Epidurals: Time to stop labouring over 'natural' childbirth
Says Dr Gilbert Grant, director of obstetric anaesthesia at New York University Medical Center:
"...that women should get an epidural, even before pain starts. According to him, much of the information that women receive is incomplete or inaccurate, and that the lucrative “natural childbirth industry” creates fear and guilt about epidurals. He believes that opposition to anaesthesia during childbirth is the result of a deep-seated misogyny: “There is no other situation in medicine in which pain relief is routinely withheld. No man would be asked to undergo an appendectomy, which lasts about 24 minutes, without pain relief, yet the pain of labour, which can last for more than 24 hours, is viewed as something women have to endure.
"Natural childbirth has become a multimillion-dollar industry. The fear of epidurals is promoted by those who discourage their use - and who have a vested interest in doing so."
I guess a few things jump out at me here.

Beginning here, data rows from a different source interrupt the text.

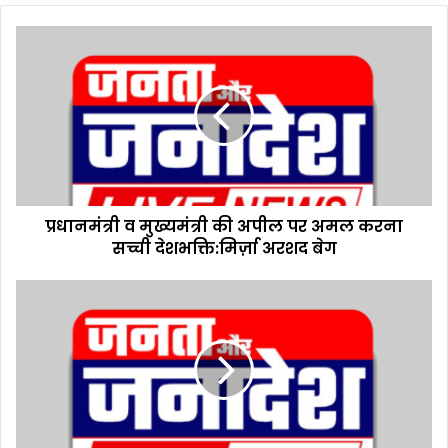
te
प्र
धा
न
मं
त्री
व
मु
ख्य
मं
प्रधानमंत्री व मुख्यमंत्री की अपील पर अमल करना
त्री
सच्ची देशभक्ति:मिर्ज़ा अरशद बेग
की
अ
पी
स
ल
ना
प
त
र
न
अ
ध
म
र्म
ल
में
क
स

1. The comparison of natural childbirth to surgery to remove something. There's so much in that one sentence that is just mind-boggling. The pain of childbirth does not last 24 hours, in a 24 hour labor. Surely the director of OB anesthesia at NYU Medical Center has heard of a contraction. A contraction does not last 24 hours. They are spaced several minutes apart for the vast expanse of a long labor. It's not constant pain, and the laboring women have time to recover and regroup before the next one. Now, again, surely the good doctor knows mounds more about anesthesia than I do. But isn't one of the purposes behind anesthesia in surgery like an appendectomy, besides the clear benefit of pain control, to keep the patient stationary and not bleeding to death? In the course of a normal labor, which is the apple he compares to the orange of appendectomy, that's not something that's necessary.

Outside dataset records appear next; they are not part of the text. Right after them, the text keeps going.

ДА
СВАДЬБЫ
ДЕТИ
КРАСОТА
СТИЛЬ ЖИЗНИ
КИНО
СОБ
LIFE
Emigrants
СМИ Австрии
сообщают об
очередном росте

2. I'm not saying that there is not an industry around natural childbirth, and I'll believe it's a multi-million dollar industry. But please, do not try to insinuate that it's some avaricious enterprise that's taking advantage of women's fears and charging exorbitant fees. I don't know of anyone who is in this for the money. I sure could be making more money doing almost anything else.
There's also quite a bit further down in the article from Sheila Kitzinger and Michel Odent, which I found balanced this piece.
Shouldn't we stop bickering about whether ALL WOMEN or NO WOMEN should get an epidural? Shouldn't we start thinking about how we can facilitate ALL WOMEN making informed decisions that will leave them with positive, empowered memories of the day they became mothers?